Garden Help Desk: Helping vegetable and flower gardens through the heat – Daily Herald

It’s been a pretty tough gardening season so far for gardeners in Utah County. We’ve had occasional days of lovely weather sandwiched between nights that brought chilling injuries, days of extreme heat and a few late frosts. The seeds for warm season crops have struggles to germinate and mid-May transplants in the garden have often suffered chilling injury.
The cold weather should be behind us now. Instead of cold temperatures, it looks like gardeners will be dealing with some extreme heat this summer, bringing a different set of challenges. Every plant species has heat tolerance limits. When temperatures exceed those limits, plant growth can pause, flowers can fail to set fruit because pollen has been damaged, flavor can be affected, and the storage life of produce can decline.
We can’t do much about the weather, but we can do a few things to help our vegetables and flowers make it through the heat.
Use shade cloth over your sensitive plants, especially tomatoes and peppers. Shade cloth can also extend the harvest of spring planted lettuce into the early weeks of summer. Shade cloth is available in different densities that describe the amount of sunlight the cloth will block. For example, a 20% shade cloth will block 20% of the sunlight. Choose 30% shade to provide a few degrees of protection while also letting through enough light for good plant growth. As a bonus, shade cloth will also protect tomato and pepper fruits from sunscald. Instead of letting the cloth rest directly on your plants, support the cloth high enough above your crops to permit some air circulation so that heat doesn’t build up under the cloth. Hoops for row cover and shade cloth can be purchased, or you can easily improvise hoops and other supports with materials you probably have on hand.
Provide a wind break to protect your veggies and flowers from hot afternoon winds if you garden where afternoon winds are the norm. Trees are a common windbreak, but you can do the same thing in a garden with vertical shade cloth. Use 50% or higher shade cloth, supported vertically on posts or poles for protection from hot winds.
Mulch your soil. We’ve talked about the benefits of mulch for water conservation in the landscape, but most mulches can also cool the soil. Compost, grass clippings, shredded leaves, newspaper, and similar materials are good choices for vegetable gardens and annual flower beds because they can simply be turned under at the end of the season.
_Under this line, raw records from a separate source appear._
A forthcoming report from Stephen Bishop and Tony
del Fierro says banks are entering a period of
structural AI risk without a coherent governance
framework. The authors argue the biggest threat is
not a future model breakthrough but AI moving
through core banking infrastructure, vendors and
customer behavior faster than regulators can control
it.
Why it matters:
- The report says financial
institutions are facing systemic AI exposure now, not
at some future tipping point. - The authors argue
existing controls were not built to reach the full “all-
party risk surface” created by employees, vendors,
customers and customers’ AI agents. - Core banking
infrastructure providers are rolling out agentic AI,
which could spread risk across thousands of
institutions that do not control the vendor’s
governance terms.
For trees, shrubs and perennial flower beds, bark nuggets, shredded bark, or other organic options are the best choice because they don’t heat up or hold on to heat as easily as rock or gravel mulch.
Water deeply, but not too frequently. This will encourage deeper rooting of your flowers and vegetables. Deep, infrequent watering is very doable when you’re shading the soil with mulch. Make sure drip emitters are place under the mulch so that all the water you apply reaches the soil instead of being soaked up by the mulch. Water early in the morning if you can, so that flowers and vegetables are well-hydrated and soils are cooled before the heat of the day.
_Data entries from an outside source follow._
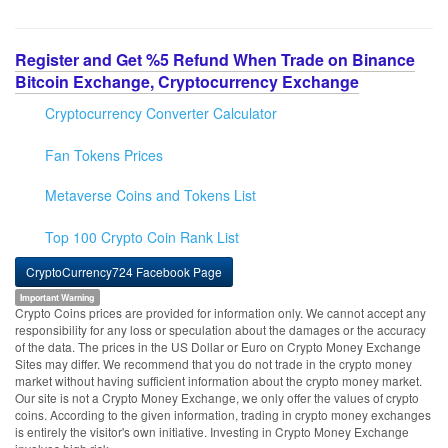
Register and Get %5 Refund When Trade on Binance
Bitcoin Exchange, Cryptocurrency Exchange
Cryptocurrency Converter Calculator
Fan Tokens Prices
Metaverse Coins and Tokens List
Top 100 Crypto Coin Rank List
CryptoCurrency724 Facebook Page
Important Warning
Crypto Coins prices are provided for information only. We cannot accept any
responsibility for any loss or speculation about the damages or the accuracy
of the data. The prices in the US Dollar or Euro on Crypto Money Exchange
Sites may differ. We recommend that you do not trade in the crypto money
market without having sufficient information about the crypto money market.
Our site is not a Crypto Money Exchange, we only offer the values of crypto
coins. According to the given information, trading in crypto money exchanges
is entirely the visitor's own initiative. Investing in Crypto Money Exchange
Get the best quality from your fruits, vegetables and cut flowers by harvesting in the morning when temperatures are cool. Bring your produce and flowers indoors as soon as possible to keep them cool and preserve their quality.
I have aphids… I get them every year…. I usually spray them with a spray but this year there are lady bugs trying to help…I have also backed up the spray with a root systemic…. I don’t want to harm the lady bugs but the aphids look like they are winning. What can I use to get rid of the bugs but not the lady bugs?
A systemic insecticide can help to protect plants from hungry insects without targeting beneficial insects, if applied properly. When did you apply the systemic to the soil at the base of the shrub? Systemic soil drenches or granules need to be applied with enough time to move through the root system up into the plant before insect pests arrive, usually in very early spring.
Doing a delayed dormant oil spray on all your trees and shrubs when the buds begin to swell can reduce the aphid population in your landscape by suffocating overwintering aphid eggs. When aphids, mites and other insects appear after that time, you can protect beneficial insects by using strong sprays of water or insecticidal soap. Either is safer for pollinators or lady beetle adults but may affect some larvae.
What kind of insecticidal soap should I use?
Purchase a product made specifically for use on plants and avoid the temptation to make your own with items you have available in your kitchen. There are several different brands of Insecticidal soap for sale, and they are all very similar. Garden Safe, Safer, Bonide and Natria are just four of the many brands you can find locally in garden centers.
Any kind of spray with an oil or soap ingredient can scorch plant leaves if the spray is still wet when there are high temperatures, so apply insecticidal soap in the very early morning or in the evening to give the spray enough time dry before the daytime temperatures are high.